I have a lot of trouble understanding how a designer can ever comprehend the complexities being created. multicore and parallel programming are full speed ahead with very little explanation of how well it will work. Here's my take on multicore, Intel saw maybe half the processor cucle were spent waiting so dual core came along and improved performance(how much?). Well if 2 is good, many, many will be better. But what if two used up all the cycles, did 3 and 4 steal cycles from 1 and 2 causing them to slow down? I have read in some forum that multicore actually does run slower for unknown reasons.
Sure parallel programming is a part of supercomputers, but look at the number of processors.
In the case you mentioned if something doesn't work quite right, does the designer have to use timing simulation to debug logic never before seen?

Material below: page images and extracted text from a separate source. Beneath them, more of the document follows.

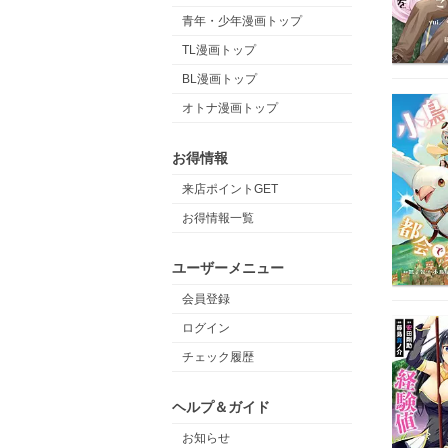
青年・少年漫画トップ
TL漫画トップ
BL漫画トップ
オトナ漫画トップ
お得情報
来店ポイントGET
お得情報一覧
ユーザーメニュー
会員登録
ログイン
チェック履歴
ヘルプ＆ガイド
お知らせ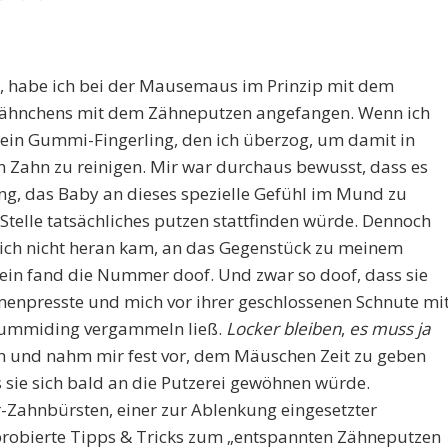
d, habe ich bei der Mausemaus im Prinzip mit dem
zähnchens mit dem Zähneputzen angefangen. Wenn ich
o ein Gummi-Fingerling, den ich überzog, um damit in
Zahn zu reinigen. Mir war durchaus bewusst, dass es
ing, das Baby an dieses spezielle Gefühl im Mund zu
telle tatsächliches putzen stattfinden würde. Dennoch
n ich nicht heran kam, an das Gegenstück zu meinem
lein fand die Nummer doof. Und zwar so doof, dass sie
enpresste und mich vor ihrer geschlossenen Schnute mi
Gummiding vergammeln ließ.
Locker bleiben
,
es muss ja
ch und nahm mir fest vor, dem Mäuschen Zeit zu geben
 sie sich bald an die Putzerei gewöhnen würde.
-Zahnbürsten, einer zur Ablenkung eingesetzter
robierte Tipps & Tricks zum „entspannten Zähneputzen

While I wish them luck, I fear it may just be an academic exercise. There was a Microsoft research into why FPGAs are so fast compared to a processor and they found the processor spent a lot of time fetching instructions. They missed the point that you mentioned, parallelism in the FPGA. My design uses that parallelism very much because several rams, counters, etc are used in parallel. Please think about the demo code running in 48 cycles and maybe just guess at what it would take in HDL. That is the margin of performance to be gained at whatever cost.
My design could be put to use quickly while that research could continue in parllel.
Thanks again, I enjoy a good discussion.